Utah Jazz: Despite Slow Start, SLC Stars Making Strides

The Utah Jazz D-League affiliate Salt Lake City Stars are facing some challenges in their first year in the Beehive State, but good things are happening.

No more shuffling players back and forth between Salt Lake City and Boise, Idaho. The D-League affiliate of the Utah Jazz is now playing their ball in Utah as the Salt Lake City Stars. When it was announced last April, D-League president Malcolm Turner called the move “an example of the increased connectivity between NBA D-League teams and their NBA parent clubs.”

Despite some on-court struggles for the Stars, that connectivity has been one of several bright spots for the team in the early season.

In terms of wins and losses, it’s been a rough go for the team. The Stars failed to capture a win in their first five games this season. They also ranked dead last in the league in scoring (77.6 PPG), rebounding (36.0 RPG) and assists (13.6 APG) over that stretch.
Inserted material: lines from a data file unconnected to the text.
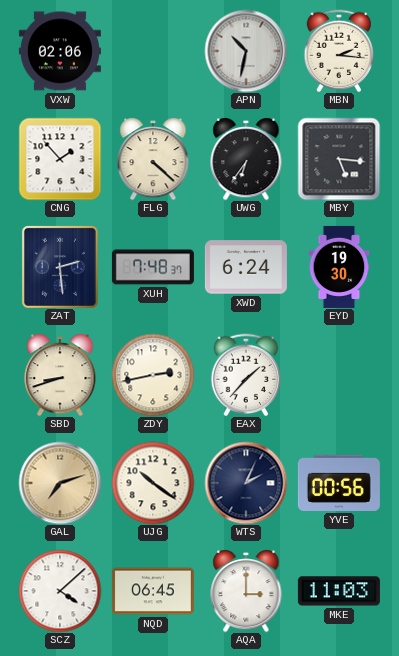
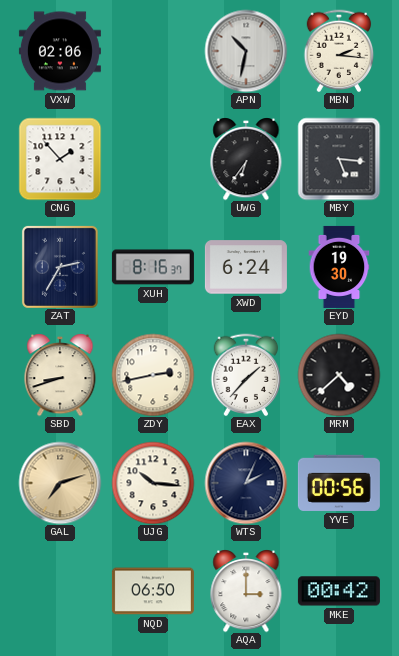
FLG: 4:22 -> none
ZAT: 2:29 -> 2:35
XUH: 7:48 -> 8:16
MRM: none -> 4:38
UJG: 10:21 -> 10:16
SCZ: 4:08 -> none
NQD: 06:45 -> 06:50
MKE: 11:03 -> 00:42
However, they were also playing at a high level defensively. The Stars allowed 102.1 points per 100 possessions during their losing streak, which was the sixth lowest mark in the league. Overall, they allowed just 95.2 points per game. That was good for third best in the league.
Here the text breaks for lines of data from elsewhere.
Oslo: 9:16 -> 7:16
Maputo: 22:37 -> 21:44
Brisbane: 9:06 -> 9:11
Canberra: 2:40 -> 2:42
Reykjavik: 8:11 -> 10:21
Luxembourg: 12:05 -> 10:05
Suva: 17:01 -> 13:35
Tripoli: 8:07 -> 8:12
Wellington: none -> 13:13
Following the five-game losing streak to start the season, Game Six was a turning point for the squad. Playing in front of their largest crowd of the season — 1921 fans turned out after less than 900 were at their previous home game — the Stars erupted for a 129-100 win over the Texas Legends.

Former Jazzman Sundiata Gaines, 2016 second-round pick Marcus Paige and journeyman Jermaine Taylor led the way, hitting 13 of the team’s 19 three-pointers in the game.
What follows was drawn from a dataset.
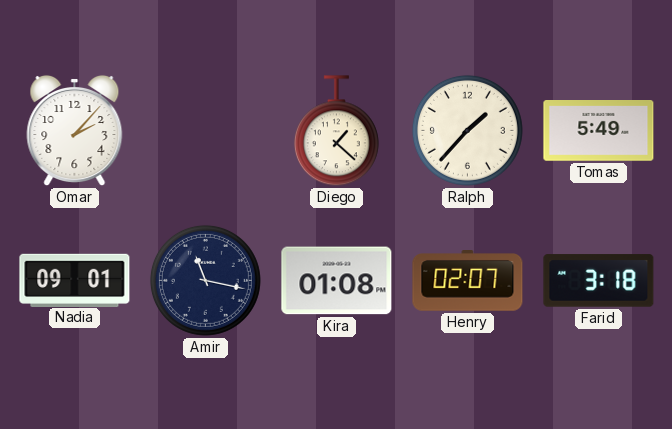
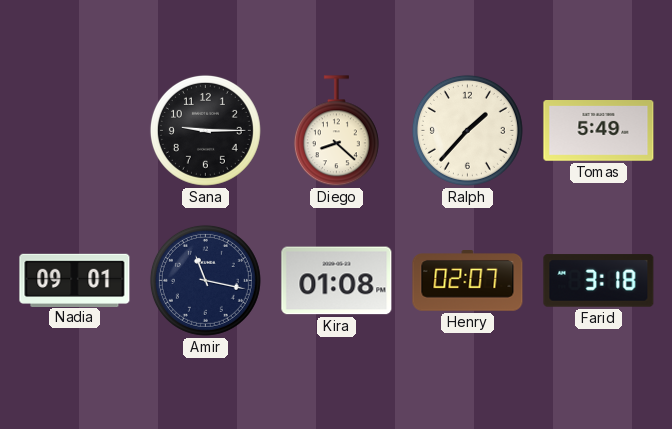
Omar: 2:07 -> none
Sana: none -> 9:15
Diego: 1:22 -> 8:22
As something of a Jazz folk hero, Gaines’ return to Utah is a feel-good story for the team. That said, through six games played, it’s been big man Henry Sims who has consistently shined for the Stars. He’s averaging 18.7 points and 7.2 rebounds per game, while shooting 58.3 percent from three (!!) and 77 percent from the line.

The Jazz roster is crowded and Jeff Withey has done some good things in limited minutes, but Sims could still be a factor on the main roster at some point.

Wins, losses and individual effort aside, the biggest thing for the Stars so far has to be that aforementioned connectivity. Thanks to the proximity between the Jazz and their affiliate, rookie Joel Bolomboy has been able to shoot back and forth with ease.

He’s already participated in games and practices for both teams and should continue to do so all season. The extra time with the Stars should do wonders for his development as a young player.

That closeness also yields additional benefits. On Monday night, several Jazz players, including Boris Diaw, Rudy Gobert, George Hill, Joe Ingles, Joe Johnson, Trey Lyles and Raul Neto, as well as head coach Quin Snyder, used their night off to attend the game against the Oklahoma City Blue in support of Bolomboy and the Stars.

Said Snyder: “It says a lot about our group and how connected our group is. My hope is that continues and it begins to progress even more on the floor, but that’s a coach looking at something. … It says a lot about Joel that the guys would think to do that and want to come support him.”

“We just wanted to go out there and show support,” Lyles added. “This is the first time we were home when they had a game, so we wanted to go watch them.”

It’s hard to say where the Stars will go from here. But despite some early bumps on the road, it’s clear that a lot of good things are happening with Utah’s D-League affiliate.

And Jazz basketball will ultimately be better for it.